Kulko v. California Superior Court, 436 U.S. 84, 94 at n. 7, 98 S.Ct. 1690, 1698 at n. 7.

If a child’s presence in a state school does not invoke the benefits of that state’s laws as regards a nonresident father, then, even more it would seem, a child’s presence in a private school would not invoke those benefits. In addition, there is no evidence in this case that the children’s private schooling in Mobile is a benefit that William “purposefully sought for himself.” Id.

Alabama’s strong interest in protecting the welfare of its resident children, standing alone, cannot support a finding of jurisdiction in this matter, either. We note, however, that Alabama’s interest in insuring the support of its resident children is being served under our enactment of the Uniform Reciprocal Enforcement of Support Act, Ala.Code 1975, § 30-4-80 et seq. This statute is designed to prevent the very type of jurisdictional dispute present in this case:

“[T]he Uniform Reciprocal Enforcement of Support Act ... [has] as [its] object the avoidance of jurisdictional competition and conflict with courts of other states....”
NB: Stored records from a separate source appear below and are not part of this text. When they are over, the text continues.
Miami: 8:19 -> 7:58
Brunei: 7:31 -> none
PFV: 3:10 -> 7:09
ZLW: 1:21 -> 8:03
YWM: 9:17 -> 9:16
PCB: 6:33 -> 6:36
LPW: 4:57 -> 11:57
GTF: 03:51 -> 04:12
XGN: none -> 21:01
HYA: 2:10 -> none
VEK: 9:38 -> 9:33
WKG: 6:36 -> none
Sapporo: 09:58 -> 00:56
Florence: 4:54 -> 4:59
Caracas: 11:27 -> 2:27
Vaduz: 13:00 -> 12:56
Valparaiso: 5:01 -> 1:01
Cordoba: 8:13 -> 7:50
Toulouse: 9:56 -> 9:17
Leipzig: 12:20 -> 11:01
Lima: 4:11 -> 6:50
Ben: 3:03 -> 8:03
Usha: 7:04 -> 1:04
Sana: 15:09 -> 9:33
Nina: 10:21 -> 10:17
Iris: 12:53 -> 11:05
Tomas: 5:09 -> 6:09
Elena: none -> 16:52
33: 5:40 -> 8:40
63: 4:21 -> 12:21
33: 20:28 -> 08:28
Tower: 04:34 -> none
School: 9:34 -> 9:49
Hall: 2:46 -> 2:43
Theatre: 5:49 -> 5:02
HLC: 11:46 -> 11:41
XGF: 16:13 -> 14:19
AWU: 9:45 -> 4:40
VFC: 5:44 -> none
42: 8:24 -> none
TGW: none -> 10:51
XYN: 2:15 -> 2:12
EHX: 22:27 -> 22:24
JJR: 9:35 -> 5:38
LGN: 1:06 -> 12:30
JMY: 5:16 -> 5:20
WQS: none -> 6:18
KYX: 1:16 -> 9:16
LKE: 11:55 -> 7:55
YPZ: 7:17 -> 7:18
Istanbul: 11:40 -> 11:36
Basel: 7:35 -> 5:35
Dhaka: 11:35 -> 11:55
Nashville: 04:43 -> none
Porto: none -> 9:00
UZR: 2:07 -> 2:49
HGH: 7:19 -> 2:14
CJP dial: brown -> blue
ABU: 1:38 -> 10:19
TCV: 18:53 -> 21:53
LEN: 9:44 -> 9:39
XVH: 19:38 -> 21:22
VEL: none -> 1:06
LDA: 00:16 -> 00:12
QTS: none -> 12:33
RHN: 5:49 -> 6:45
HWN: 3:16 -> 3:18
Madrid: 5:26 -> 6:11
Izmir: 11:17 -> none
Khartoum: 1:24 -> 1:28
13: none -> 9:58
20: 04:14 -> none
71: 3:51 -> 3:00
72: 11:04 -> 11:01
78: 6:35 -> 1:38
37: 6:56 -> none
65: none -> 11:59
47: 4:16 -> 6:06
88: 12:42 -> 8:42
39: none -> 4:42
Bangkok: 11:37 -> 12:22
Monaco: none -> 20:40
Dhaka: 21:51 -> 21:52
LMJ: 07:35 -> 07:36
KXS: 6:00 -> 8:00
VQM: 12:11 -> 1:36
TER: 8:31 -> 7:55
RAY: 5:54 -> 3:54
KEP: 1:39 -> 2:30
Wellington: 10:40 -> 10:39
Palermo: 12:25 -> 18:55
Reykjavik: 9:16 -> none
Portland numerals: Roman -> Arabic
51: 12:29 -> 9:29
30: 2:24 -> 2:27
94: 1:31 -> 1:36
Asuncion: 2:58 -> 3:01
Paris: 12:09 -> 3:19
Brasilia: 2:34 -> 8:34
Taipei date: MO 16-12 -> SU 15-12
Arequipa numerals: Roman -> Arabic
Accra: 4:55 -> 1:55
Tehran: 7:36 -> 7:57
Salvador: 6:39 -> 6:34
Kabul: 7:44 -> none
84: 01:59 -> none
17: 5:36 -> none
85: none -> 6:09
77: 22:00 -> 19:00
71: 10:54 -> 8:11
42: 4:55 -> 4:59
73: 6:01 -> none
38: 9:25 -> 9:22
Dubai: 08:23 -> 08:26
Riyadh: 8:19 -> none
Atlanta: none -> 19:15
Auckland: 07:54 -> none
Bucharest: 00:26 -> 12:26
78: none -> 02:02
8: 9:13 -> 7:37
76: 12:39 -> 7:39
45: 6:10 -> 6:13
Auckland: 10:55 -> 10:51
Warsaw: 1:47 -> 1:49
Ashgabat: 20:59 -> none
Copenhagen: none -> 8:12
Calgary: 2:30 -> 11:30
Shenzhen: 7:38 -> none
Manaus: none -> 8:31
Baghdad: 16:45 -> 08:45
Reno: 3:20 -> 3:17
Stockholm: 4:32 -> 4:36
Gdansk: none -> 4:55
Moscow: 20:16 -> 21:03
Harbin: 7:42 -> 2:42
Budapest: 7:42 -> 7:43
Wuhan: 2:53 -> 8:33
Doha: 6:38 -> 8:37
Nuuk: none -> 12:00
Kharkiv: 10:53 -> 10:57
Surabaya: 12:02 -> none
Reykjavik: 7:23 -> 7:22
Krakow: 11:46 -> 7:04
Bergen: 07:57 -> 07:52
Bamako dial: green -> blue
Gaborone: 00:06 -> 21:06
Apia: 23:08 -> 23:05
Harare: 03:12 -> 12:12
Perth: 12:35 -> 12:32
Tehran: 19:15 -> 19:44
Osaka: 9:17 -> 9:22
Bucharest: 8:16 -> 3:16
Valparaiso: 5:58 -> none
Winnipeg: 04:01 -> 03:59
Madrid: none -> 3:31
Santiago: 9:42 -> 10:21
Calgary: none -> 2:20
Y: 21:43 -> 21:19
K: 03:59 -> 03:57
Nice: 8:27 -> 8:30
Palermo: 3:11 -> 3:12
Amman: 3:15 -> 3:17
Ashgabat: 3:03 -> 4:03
Trillo v. Trillo, 506 So.2d 1019, 1020 (Ala. Civ.App.1987).

“This act was designed to improve and extend the enforcement of duties of support and to make the support laws of adopting states uniform. [Citation omitted.] Basically, the civil proceedings authorized by the act are designed to provide a simplified, fair and convenient way to compel those who have a duty of support to fulfill their obligation without having to be extradited to another state.”

Ex parte O’Neill, 420 So.2d 264, 265 (Ala.1982).

All jurisdictions in the United States have adopted the Uniform Reciprocal Enforcement of Support Act (URESA) or legislation similar thereto. 31 A.L.R.4th 347, 351 (1984). Under URESA, Judith can obtain a judgment for William’s arrearages for school expenses. In addition, most courts assume that they have the power to issue prospectively a child support order different in amount from the one entered in the original divorce decree. 31 A.L.R.4th 347, 352 (1984). Thus, the majority of courts would be willing to order William to pay additional money in child support if additional need was shown to exist.

Even if the URESA procedure were not available to Judith, this Court cannot exercise in personam jurisdiction where it simply does not exist — no matter how appealing the exercise of that jurisdiction may be in any particular case. My dissent should not be understood as condoning William’s actions in failing to meet his obligation to support his children. I merely hold that we have not the power to order him to meet them.

Because of the foregoing, I must respectfully dissent.

TORBERT, C.J., concurs.






Lead Opinion

PER CURIAM.

WRIT QUASHED AS IMPROVIDENTLY GRANTED.

JONES, ALMON, SHORES, BEATTY and ADAMS, JJ., concur. TORBERT, C.J., and MADDOX, HOUSTON and STEAGALL, JJ., dissent, with opinion by MADDOX, J.